Data life cycle: Processing
What is data processing?
Data processing is the phase in the project where data is converted into a desired format and prepared for analysis. When data has been freshly collected, data processing includes some automated steps in a workflow that perform format conversion, quality check and preprocessing following a standardised protocol. The main aim of processing is to:
- convert data into readable format giving it the shape and form necessary for downstream analysis;
- discard bad or low quality data in order to create clean, high-quality dataset for reliable results.
When data is imported from existing sources, e.g. data to be reused from another project, processing can also include manual steps to make it suitable for analysis. These steps include but are not limited to:
- making changes to data formats such that different datasets will be compatible for integration with each other;
- changing coding systems or ontologies for the data to bring everything to the same level;
- filtering data such that only data suitable for the project is retained.
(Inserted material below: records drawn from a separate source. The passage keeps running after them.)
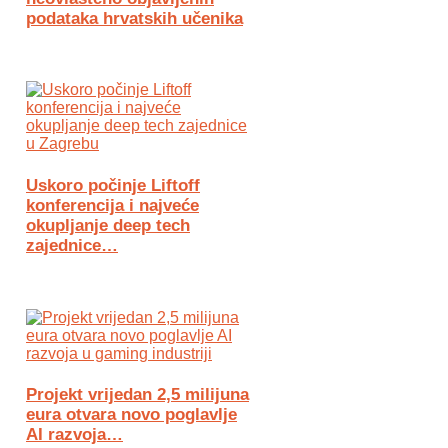
podataka hrvatskih učenika
Uskoro počinje Liftoff
konferencija i najveće
okupljanje deep tech
zajednice…
Projekt vrijedan 2,5 milijuna
eura otvara novo poglavlje
AI razvoja…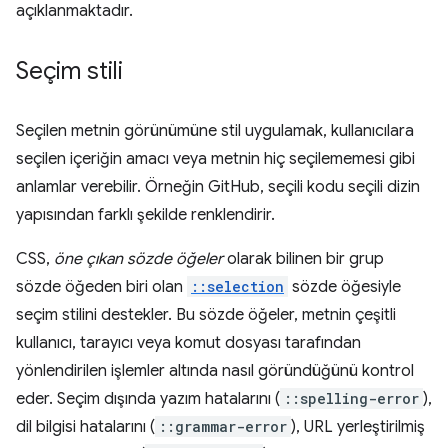
açıklanmaktadır.
Seçim stili
Seçilen metnin görünümüne stil uygulamak, kullanıcılara
seçilen içeriğin amacı veya metnin hiç seçilememesi gibi
anlamlar verebilir. Örneğin GitHub, seçili kodu seçili dizin
yapısından farklı şekilde renklendirir.
CSS,
öne çıkan sözde öğeler
olarak bilinen bir grup
sözde öğeden biri olan
::selection
sözde öğesiyle
seçim stilini destekler. Bu sözde öğeler, metnin çeşitli
kullanıcı, tarayıcı veya komut dosyası tarafından
yönlendirilen işlemler altında nasıl göründüğünü kontrol
eder. Seçim dışında yazım hatalarını (
::spelling-error
),
dil bilgisi hatalarını (
::grammar-error
), URL yerleştirilmiş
After data processing, clean data is ready for analysis and should therefore be available to the members of the project team that need to perform the next steps.
Why is data processing important?
Data processing is important to ensure good quality of the collected data and to prepare it for meaningful data analysis. Accurate data processing is also essential for combining two or more datasets into a single dataset. An accurate documentation of every step done during data processing is key for the reproducibility of your result. Processing data correctly makes it easy to arrange, analyse and also saves a lot of space.
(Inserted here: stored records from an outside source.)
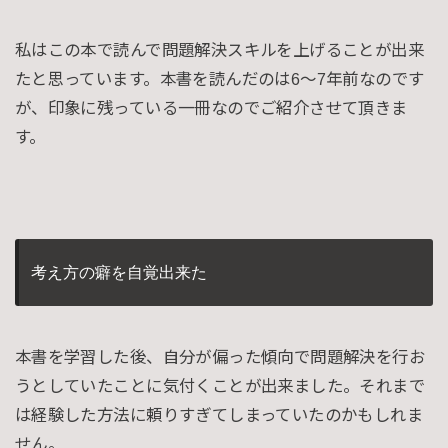
私はこの本で読んで問題解決スキルを上げることが出来
たと思っています。本書を読んだのは6〜7年前なのです
が、印象に残っている一冊なのでご紹介させて頂きま
す。
考え方の癖を自覚出来た
本書を学習した後、自分が偏った傾向で問題解決を行お
うとしていたことに気付くことが出来ました。それまで
は経験した方法に頼りすぎてしまっていたのかもしれま
せん。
What should be considered for data processing?
The following considerations are important for data processing:
- sensitive data should be pseudonymised/anonymised. Not only should you remove the directly identifying data, but also be attentive to other sources e.g. names written on images;
- appropriate standards for encoding different data fields should be used;
- all steps of encoding and anonymisation should be properly documented. E.g. consider recording:
- encoding formats used for data fields;
- significance of empty fields and meaning of any special value;
- all relationships between data fields (e.g. if a dataset contains “medication” and “disease”, is that medication actually used to treat the disease? Or is it a medication that the patient is using for other reasons?).